The use of c-src knockout mice for the identification of the main toxic signaling pathway of TCDD to induce wasting syndrome.

The effect of single intraperitoneal injection of 115 microg/kg of TCDD (i.e., approximately 1/2 of LD50) to male C57BL/6 mice on the liver mRNA expression changes of several growth factor related genes was assessed at 3 h, 24 h, 10 days, and 30 days posttreatment. The results revealed that the most consistently elevated mRNAs during the entire test period were those of c-Src, TGFalpha, and PDGFa. In contrast, those observed to be consistently suppressed were mRNAs for EGF receptor (EGFR), Ki-Ras, SAPKK, Sp-1, C/EBPbeta, and NFkB. Elevation of mRNAs for TGFbeta and STAT3 was observed only on day 10 and day 30. To assess the role of c-Src in the above action of TCDD, we conducted a parallel study with congenic C57BL/6 male c-src -/- mice. The results showed that in scr -/- mice the effect of TCDD was less in the case of mRNA expression of PDGF(AA), STAT3, C/EPBbeta, NMT-1, and AP-2gamma in addition to c-src as compared to scr +/+ mice.

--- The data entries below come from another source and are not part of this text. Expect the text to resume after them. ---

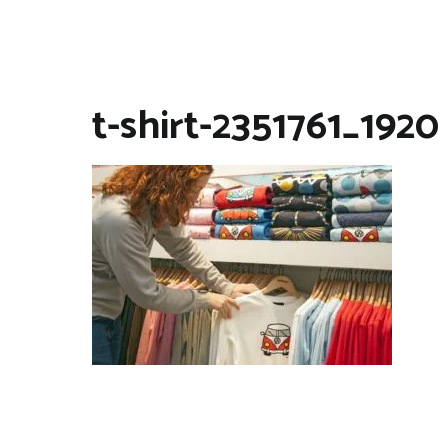
t-shirt-2351761_1920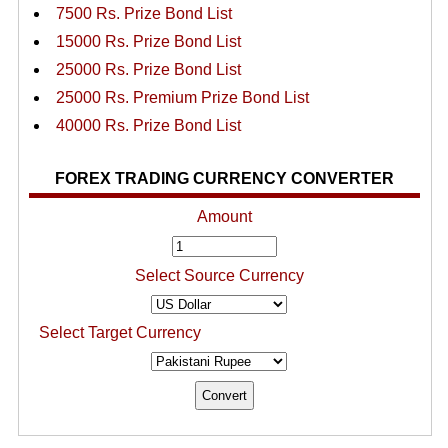
7500 Rs. Prize Bond List
15000 Rs. Prize Bond List
25000 Rs. Prize Bond List
25000 Rs. Premium Prize Bond List
40000 Rs. Prize Bond List
FOREX TRADING CURRENCY CONVERTER
Amount
Select Source Currency
Select Target Currency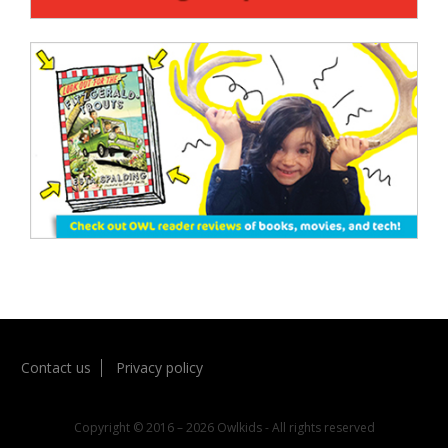
Contact us
Privacy policy
Copyright © 2016 – 2026 Owlkids - All rights reserved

Those affected least by the absence of c-Src were SAPKK, and surprisingly, EGF receptor mRNAs, both of which were consistently downregulated in both strains. In most of the other cases, the extent of TCDD-induced changes were generally less pronounced in src -/- mice as compared to +/+ mice. These observations support the notion that c-Src is an important mediator of the effects of TCDD on TGFalpha, PDGF(AA), and C/EBPalpha, beta.